He could have stayed at McKinsey. He could have stayed in the lab. Instead he went after the part of robotics nobody bothered to update for forty years.
CO-FOUNDER + CEO // JACOBI ROBOTICS // EMERYVILLE, CA
Walk into a modern factory and you will find robot arms that cost six figures, lifted into place by experts, then handed to a programmer who codes their every move by hand. The hardware is from the future. The software workflow is from the Reagan administration. Max Cao noticed this gap and decided it was a business.
Today he is the co-founder and CEO of Jacobi Robotics, an eighteen-person company headquartered at 4071 Emery Street in Emeryville, California. Jacobi builds AI-first software that plans how a robot arm should move - around obstacles, around people, and around the mathematical dead-ends called singularities that freeze a robot mid-task. The pitch is blunt: what used to take a month of fiddling now takes less than a day.
Cao did not arrive here by accident. He spent years inside UC Berkeley's BAIR Lab, the Berkeley Artificial Intelligence Research group run by Professor Ken Goldberg, writing state-of-the-art algorithms for manipulation and motion planning. Then he did the unusual thing. He took the research out of the building.
The ways most robots are programmed today hasn't really changed since the 1980s.
Before motion planning, before McKinsey, before Berkeley, there was a teenager in Norway building software he could not yet name. In high school, Cao attempted to found a company that, in his own telling, "did essentially what Slack does today." He was simply a few years early - the kind of timing error that tells you more about a person than any success would.
The rocket engine came next.
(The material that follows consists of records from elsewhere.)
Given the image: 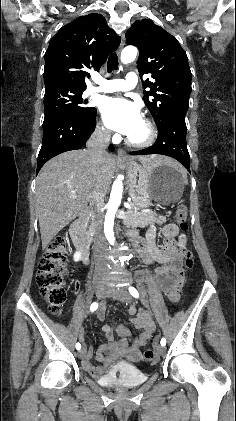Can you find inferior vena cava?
<instances>
[{
	"label": "inferior vena cava",
	"instance_id": "602c4592",
	"mask_svg": "<svg viewBox=\"0 0 236 421\" xmlns=\"http://www.w3.org/2000/svg\"><path fill=\"white\" fill-rule=\"evenodd\" d=\"M111 136V130H107L104 126H96L93 134H91L89 140L86 142V152L90 156L91 164H99L102 160L103 154H106V148L109 146V140ZM104 192L97 186L93 190V198L95 206L93 208V225L95 229L94 233V263L95 267L99 271H105L108 273V263L107 259L98 253V251H104L106 249V241L102 231V221L103 213L101 211L102 206H104Z\"/></svg>",
	"mask_w": 236,
	"mask_h": 421
}]
</instances>
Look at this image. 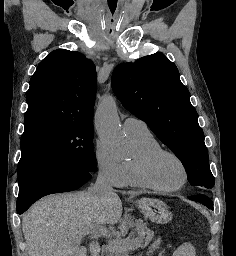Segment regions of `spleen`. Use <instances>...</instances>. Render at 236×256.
<instances>
[{
    "label": "spleen",
    "mask_w": 236,
    "mask_h": 256,
    "mask_svg": "<svg viewBox=\"0 0 236 256\" xmlns=\"http://www.w3.org/2000/svg\"><path fill=\"white\" fill-rule=\"evenodd\" d=\"M173 256H196L195 248L192 244L185 242V244H182V246L176 250Z\"/></svg>",
    "instance_id": "spleen-1"
}]
</instances>
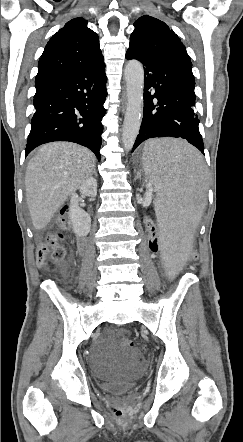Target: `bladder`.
<instances>
[{"instance_id":"bladder-1","label":"bladder","mask_w":243,"mask_h":442,"mask_svg":"<svg viewBox=\"0 0 243 442\" xmlns=\"http://www.w3.org/2000/svg\"><path fill=\"white\" fill-rule=\"evenodd\" d=\"M144 365L139 357L132 353L118 355L117 368L110 372L101 383V388L110 393H124L138 382Z\"/></svg>"}]
</instances>
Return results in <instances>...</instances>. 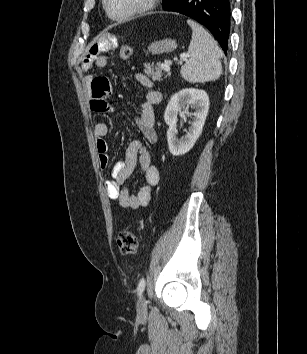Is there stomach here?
Listing matches in <instances>:
<instances>
[{
	"label": "stomach",
	"mask_w": 307,
	"mask_h": 354,
	"mask_svg": "<svg viewBox=\"0 0 307 354\" xmlns=\"http://www.w3.org/2000/svg\"><path fill=\"white\" fill-rule=\"evenodd\" d=\"M177 48V43L174 39H162L159 41L152 42L148 50L153 55H160L163 53H169L174 51Z\"/></svg>",
	"instance_id": "obj_1"
}]
</instances>
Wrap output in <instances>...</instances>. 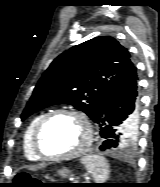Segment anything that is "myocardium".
Instances as JSON below:
<instances>
[{
	"instance_id": "myocardium-1",
	"label": "myocardium",
	"mask_w": 160,
	"mask_h": 187,
	"mask_svg": "<svg viewBox=\"0 0 160 187\" xmlns=\"http://www.w3.org/2000/svg\"><path fill=\"white\" fill-rule=\"evenodd\" d=\"M61 115L74 116V117H77L79 120H81V122L85 126L86 138H85V141L81 147H79L78 149H76L70 153L51 154V153L46 152L42 148L43 132H44V129L47 126V124L52 119H54L57 116H61ZM92 141H93V128H92V124H91L89 118L84 113H82L78 110H74V109H59V110H54V111H51V112L45 114L41 118V120L38 122V124L34 130V134H33L34 149H35L36 153L41 157V159L46 160V161H60V160H69V159L77 158V157L85 154L89 150V148L92 144Z\"/></svg>"
}]
</instances>
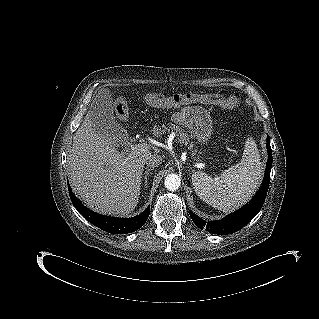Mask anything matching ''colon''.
I'll use <instances>...</instances> for the list:
<instances>
[{"label": "colon", "mask_w": 319, "mask_h": 319, "mask_svg": "<svg viewBox=\"0 0 319 319\" xmlns=\"http://www.w3.org/2000/svg\"><path fill=\"white\" fill-rule=\"evenodd\" d=\"M146 102L150 105L157 107H171L183 103L189 102H207L209 100H216L220 105L224 107L233 106V102L226 100L221 94H197L194 92L176 93L172 95H166L160 91H150L144 96ZM116 113L118 116L125 117L127 115V104L124 99L117 100L115 105Z\"/></svg>", "instance_id": "colon-1"}]
</instances>
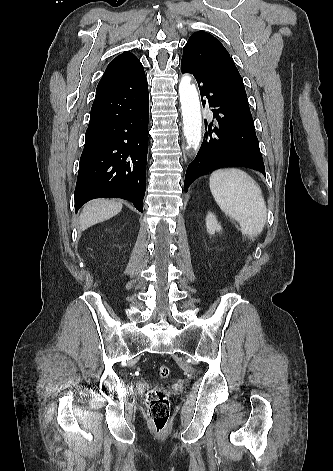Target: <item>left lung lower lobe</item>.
<instances>
[{"label": "left lung lower lobe", "mask_w": 333, "mask_h": 471, "mask_svg": "<svg viewBox=\"0 0 333 471\" xmlns=\"http://www.w3.org/2000/svg\"><path fill=\"white\" fill-rule=\"evenodd\" d=\"M182 73L194 75L203 107H212L215 123L204 134L200 150L189 164L184 187L196 177L218 168L241 166L265 175V166L252 116L208 72L194 62L181 60ZM213 125V128H212Z\"/></svg>", "instance_id": "0a47b994"}]
</instances>
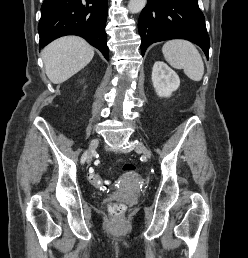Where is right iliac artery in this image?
Returning <instances> with one entry per match:
<instances>
[{
    "label": "right iliac artery",
    "instance_id": "82829eb1",
    "mask_svg": "<svg viewBox=\"0 0 248 258\" xmlns=\"http://www.w3.org/2000/svg\"><path fill=\"white\" fill-rule=\"evenodd\" d=\"M87 155H88V152H87V151L84 152V154H83L82 157H81V163H84V162H85V160H86V158H87Z\"/></svg>",
    "mask_w": 248,
    "mask_h": 258
}]
</instances>
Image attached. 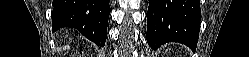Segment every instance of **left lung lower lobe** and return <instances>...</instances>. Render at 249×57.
<instances>
[{
  "label": "left lung lower lobe",
  "mask_w": 249,
  "mask_h": 57,
  "mask_svg": "<svg viewBox=\"0 0 249 57\" xmlns=\"http://www.w3.org/2000/svg\"><path fill=\"white\" fill-rule=\"evenodd\" d=\"M200 20L199 0H149L147 42L153 49L179 42L195 50Z\"/></svg>",
  "instance_id": "1"
}]
</instances>
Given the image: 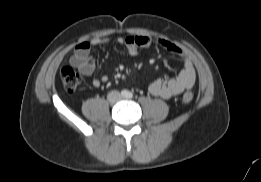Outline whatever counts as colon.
Segmentation results:
<instances>
[{"mask_svg":"<svg viewBox=\"0 0 261 182\" xmlns=\"http://www.w3.org/2000/svg\"><path fill=\"white\" fill-rule=\"evenodd\" d=\"M60 77L65 89L69 92L76 91L82 83L81 76L71 67L63 68ZM182 99L188 103L193 99V94L191 92H185Z\"/></svg>","mask_w":261,"mask_h":182,"instance_id":"5ec220e1","label":"colon"}]
</instances>
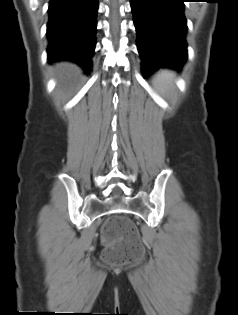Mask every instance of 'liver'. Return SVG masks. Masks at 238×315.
<instances>
[{
    "instance_id": "6515ba94",
    "label": "liver",
    "mask_w": 238,
    "mask_h": 315,
    "mask_svg": "<svg viewBox=\"0 0 238 315\" xmlns=\"http://www.w3.org/2000/svg\"><path fill=\"white\" fill-rule=\"evenodd\" d=\"M81 75V70L78 66L61 62L55 65V76L60 87H67L77 82Z\"/></svg>"
}]
</instances>
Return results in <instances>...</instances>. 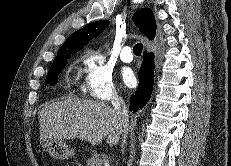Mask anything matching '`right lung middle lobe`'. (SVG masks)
<instances>
[{
  "label": "right lung middle lobe",
  "instance_id": "obj_1",
  "mask_svg": "<svg viewBox=\"0 0 231 166\" xmlns=\"http://www.w3.org/2000/svg\"><path fill=\"white\" fill-rule=\"evenodd\" d=\"M70 57V55H61L57 56L53 64L46 76L45 82L49 84L50 86H54L58 80V75L66 65L67 59Z\"/></svg>",
  "mask_w": 231,
  "mask_h": 166
}]
</instances>
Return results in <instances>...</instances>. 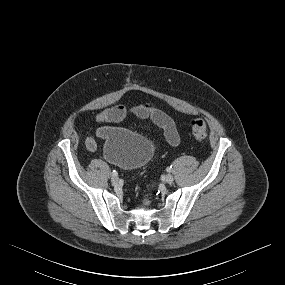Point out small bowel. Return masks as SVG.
Returning <instances> with one entry per match:
<instances>
[{
  "mask_svg": "<svg viewBox=\"0 0 285 285\" xmlns=\"http://www.w3.org/2000/svg\"><path fill=\"white\" fill-rule=\"evenodd\" d=\"M128 116H134L140 120H150L164 132L167 142L171 146H177L180 143V137L172 118L162 109L152 103H143L131 108L119 105L105 109L95 117L98 122L118 123ZM106 129L98 128L95 134L90 135L85 140V146L89 151H94L97 147L96 138H102Z\"/></svg>",
  "mask_w": 285,
  "mask_h": 285,
  "instance_id": "obj_1",
  "label": "small bowel"
}]
</instances>
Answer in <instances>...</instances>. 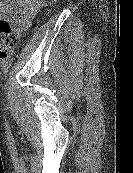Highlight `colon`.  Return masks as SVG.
<instances>
[{"label": "colon", "mask_w": 133, "mask_h": 173, "mask_svg": "<svg viewBox=\"0 0 133 173\" xmlns=\"http://www.w3.org/2000/svg\"><path fill=\"white\" fill-rule=\"evenodd\" d=\"M44 3H53L56 0H43ZM17 43V36L12 31L10 24L5 20H0V58L10 57Z\"/></svg>", "instance_id": "obj_1"}]
</instances>
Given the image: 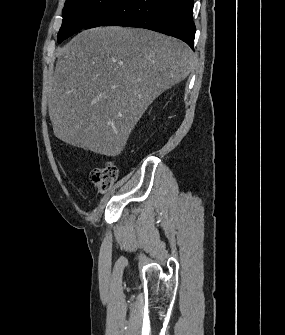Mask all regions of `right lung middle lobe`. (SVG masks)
<instances>
[{
    "instance_id": "1",
    "label": "right lung middle lobe",
    "mask_w": 285,
    "mask_h": 335,
    "mask_svg": "<svg viewBox=\"0 0 285 335\" xmlns=\"http://www.w3.org/2000/svg\"><path fill=\"white\" fill-rule=\"evenodd\" d=\"M115 0H66L58 43L82 29L91 19L108 8Z\"/></svg>"
}]
</instances>
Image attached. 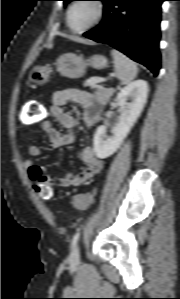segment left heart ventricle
I'll list each match as a JSON object with an SVG mask.
<instances>
[{"mask_svg":"<svg viewBox=\"0 0 180 299\" xmlns=\"http://www.w3.org/2000/svg\"><path fill=\"white\" fill-rule=\"evenodd\" d=\"M95 16V8L90 2H81L71 11L70 24L75 29H80L89 24Z\"/></svg>","mask_w":180,"mask_h":299,"instance_id":"b2bd125f","label":"left heart ventricle"}]
</instances>
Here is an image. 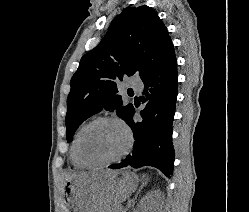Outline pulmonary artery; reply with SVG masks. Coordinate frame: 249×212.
Returning <instances> with one entry per match:
<instances>
[{"label":"pulmonary artery","mask_w":249,"mask_h":212,"mask_svg":"<svg viewBox=\"0 0 249 212\" xmlns=\"http://www.w3.org/2000/svg\"><path fill=\"white\" fill-rule=\"evenodd\" d=\"M131 87L137 91V92H140L142 91V86L141 85H138V84H131Z\"/></svg>","instance_id":"e3ab8cb5"}]
</instances>
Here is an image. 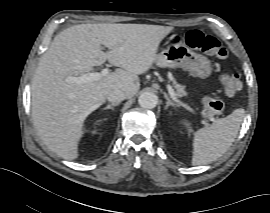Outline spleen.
I'll use <instances>...</instances> for the list:
<instances>
[{
	"label": "spleen",
	"instance_id": "spleen-1",
	"mask_svg": "<svg viewBox=\"0 0 270 213\" xmlns=\"http://www.w3.org/2000/svg\"><path fill=\"white\" fill-rule=\"evenodd\" d=\"M244 109L215 120L194 133L192 165H204L221 157L234 142L243 121Z\"/></svg>",
	"mask_w": 270,
	"mask_h": 213
}]
</instances>
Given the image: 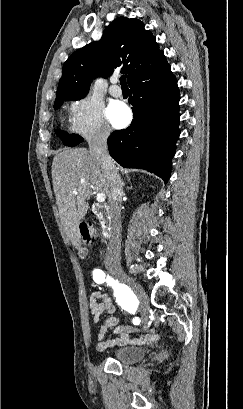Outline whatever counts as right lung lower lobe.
Listing matches in <instances>:
<instances>
[{
  "instance_id": "obj_1",
  "label": "right lung lower lobe",
  "mask_w": 243,
  "mask_h": 409,
  "mask_svg": "<svg viewBox=\"0 0 243 409\" xmlns=\"http://www.w3.org/2000/svg\"><path fill=\"white\" fill-rule=\"evenodd\" d=\"M129 87L134 119L108 138L110 155L123 167L146 169L167 183L180 134L177 80L169 65Z\"/></svg>"
}]
</instances>
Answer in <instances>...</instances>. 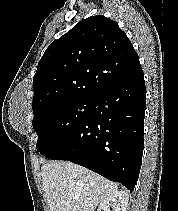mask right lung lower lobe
Listing matches in <instances>:
<instances>
[{
	"instance_id": "obj_1",
	"label": "right lung lower lobe",
	"mask_w": 178,
	"mask_h": 211,
	"mask_svg": "<svg viewBox=\"0 0 178 211\" xmlns=\"http://www.w3.org/2000/svg\"><path fill=\"white\" fill-rule=\"evenodd\" d=\"M145 101L140 69L97 96L83 124L45 156L84 166L132 192L142 162Z\"/></svg>"
}]
</instances>
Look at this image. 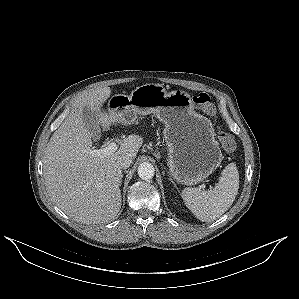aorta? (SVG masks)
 Wrapping results in <instances>:
<instances>
[{
	"instance_id": "aorta-1",
	"label": "aorta",
	"mask_w": 299,
	"mask_h": 299,
	"mask_svg": "<svg viewBox=\"0 0 299 299\" xmlns=\"http://www.w3.org/2000/svg\"><path fill=\"white\" fill-rule=\"evenodd\" d=\"M155 174L154 167L151 163L143 162L138 167V175L143 180L151 179Z\"/></svg>"
}]
</instances>
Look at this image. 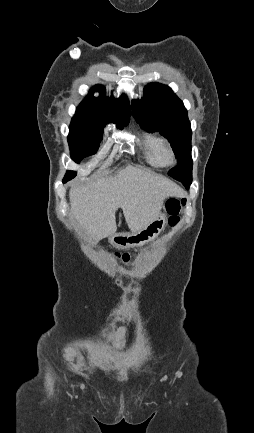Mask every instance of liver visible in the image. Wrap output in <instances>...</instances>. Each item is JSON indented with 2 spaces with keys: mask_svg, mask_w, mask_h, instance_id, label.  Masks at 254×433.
Wrapping results in <instances>:
<instances>
[{
  "mask_svg": "<svg viewBox=\"0 0 254 433\" xmlns=\"http://www.w3.org/2000/svg\"><path fill=\"white\" fill-rule=\"evenodd\" d=\"M166 177L132 165L69 192L71 215L96 245L117 230L115 213L122 208L132 232L145 228L160 213L164 200L181 194Z\"/></svg>",
  "mask_w": 254,
  "mask_h": 433,
  "instance_id": "liver-1",
  "label": "liver"
}]
</instances>
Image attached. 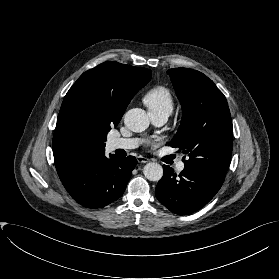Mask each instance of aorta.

As a student studying engine design, he and a friend decided to build a working prototype at home. They learned quickly. "The road from idea to prototype is long," he said later, and he has been measuring that road ever since.
He grew up in Norway, which he still calls "my favorite place in the world." It gave him mountains and a happy childhood. What it did not give him was an entrepreneurial culture. So he left for the UK to gain a global perspective, earned an MEng in Mechanical Engineering at Imperial College London, and pointed himself toward the place where ideas turn into companies fastest.
At Berkeley he found his people. "At UC Berkeley, we did research at the bleeding edge of the robotics field and developed state-of-the-art algorithms in manipulation and motion planning," he said. His co-founders were in the same lab.
But Cao understood the difference between a paper and a product. Research pushes the frontier of what is possible. Production demands, in his words, "nothing short of perfection." He wanted the second thing. He believes "entrepreneurship is the way to go for a large impact on a short timeframe," and that "if you're going to do it, you should go all the way."
So in 2022, he did.
The company is named after the Jacobian matrix, the tool that maps how a robot's joint movements translate into motion at its hand. Behind it: Carl Jacobi, the 19th-century German mathematician. The name is a quiet signal of who the founders are.
Singularities are points where a robot arm seizes up and stops moving - a real headache for bin picking, package sorting, and palletizing. Usually a human has to step in and restart. Jacobi's software plans paths that route around them.
Cao co-founded Jacobi with Yahav Avigal, Lars Berscheid, Jeff Ichnowski (now at CMU), and Prof. Ken Goldberg as chief scientist. "Very different personalities," Cao says, "but they are complimentary."
The platform speaks to the major robot arm makers - ABB, Fanuc, Universal Robots, and Yaskawa - so customers are not locked into a single brand of hardware to use it.
Before launch, Jacobi ran deployments with automation firm Formic and an unnamed major consumer electronics company, backed by a roughly $1M pre-seed in early 2023.
In July 2024, Jacobi emerged publicly with a $5M seed led by Moxxie Ventures, joined by Foothill Ventures, Humba Ventures, and The House Fund.
A founder's path rarely runs straight. Cao's bends through three countries, one consulting firm, and a research lab before it lands on a factory floor.
Most founders talk about market size. Cao talks about arms - actual robot arms, doing actual work, in places where automation has never reached. Manufacturing. Warehouses. Construction. Healthcare. Agriculture. He gravitates, he says, toward "archaic industries that have not been disrupted for a very long time" where "technology can actually make a difference."
His measure of success is not a valuation. It is a count.
If the existence of Jacobi leads to 40 million or 400 million robot arms doing useful work beyond these existing use cases, then I will be very happy.
He climbed the Matterhorn. Mountaineering and skiing are his off-hours obsessions. The 14,692-foot peak in Switzerland is one he has actually summited.
Norway is home base. He grew up there and calls it "my favorite place in the world" - even as he notes it lacks Silicon Valley's startup culture.
From Lion King to The Martian. His childhood favorite film was The Lion King. His current favorite is The Martian - a story about engineering your way out of trouble. Fitting.
Next stop: Japan's islands. He recently visited Seoul and dreams of exploring the islands of Japan.